Patient outcomes related to percutaneous endoscopic gastrostomy placement.

Although many aspects of percutaneous endoscopic gastrostomy (PEG) have been addressed in the literature, attention to psychologic and social outcomes of PEG has been limited. Our goal was to assess a range of physical, psychologic, and social outcomes related to PEG feeding. This study is a follow-up survey of patients undergoing PEG and/or their surrogates. Data were collected by semistructured interviews in two tertiary hospitals in Alberta, Canada. Measurements consisted of PEG status at 1-year follow-up, quality of life, impact on caregivers, and opinions about long-term support via PEG. We included 71 patients in the study. Of all 39% of patients died, 32% had the PEG still in place, and for 28% the PEG was removed at the end of the 1-year follow-up.

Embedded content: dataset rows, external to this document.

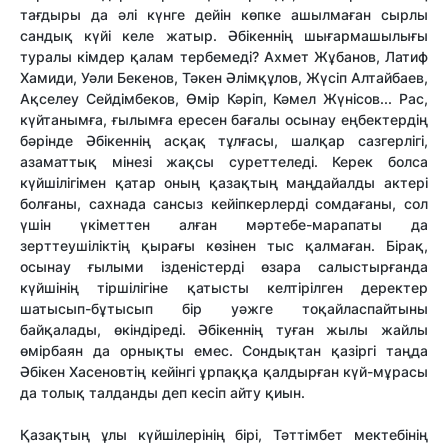
тағдыры да әлі күнге дейін көпке ашылмаған сырлы
сандық күйі келе жатыр. Әбікеннің шығармашылығы
туралы кімдер қалам тербемеді? Ахмет Жұбанов, Латиф
Хамиди, Уәли Бекенов, Тәкен Әлімқұлов, Жүсіп Алтайбаев,
Ақселеу Сейдімбеков, Өмір Кәріп, Кәмел Жүнісов... Рас,
күйтанымға, ғылымға ересен бағалы осынау еңбектердің
бәрінде Әбікеннің асқақ тұлғасы, шалқар сазгерлігі,
азаматтық мінезі жақсы суреттеледі. Керек болса
күйшілігімен қатар оның қазақтың маңдайалды актері
болғаны, сахнада сансыз кейіпкерлерді сомдағаны, сол
үшін үкіметтен алған мәртебе-марапаты да
зерттеушіліктің қырағы көзінен тыс қалмаған. Бірақ,
осынау ғылыми ізденістерді өзара салыстырғанда
күйшінің тіршілігіне қатысты келтірілген деректер
шатысып-бұтысып бір уәжге тоқайласпайтыны
байқалады, өкіндіреді. Әбікеннің туған жылы жайлы
өмірбаян да орнықты емес. Сондықтан қазіргі таңда
Әбікен Хасеновтің кейінгі ұрпаққа қалдырған күй-мұрасы
да толық талданды деп кесіп айту қиын.
Қазақтың ұлы күйшілерінің бірі, Тәттімбет мектебінің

The prognosis of the attending physician at the initial visit and the underlying disease were significantly related to the outcome (p < 0.05). After 1 year, 85% of all patients whose PEGs were still in place, were not working or studying or managing their own household in any capacity, 67% were not managing personal care, and 19% were feeling very ill. Fifty-two percent of the caregivers spent 15 hours or more per week visiting and caring for the patient. At the 1-year follow-up, all ten surviving patients who could be interviewed agreed they would have a PEG again. Seventy percent of the caregivers said that they would want the same decision to be made. Although a majority of patients and caregivers did not regret the decision to place a PEG, this did not necessarily mean enhanced quality of life. Developing strategies to select patients who will benefit from long-term nutritional support could improve patient outcomes.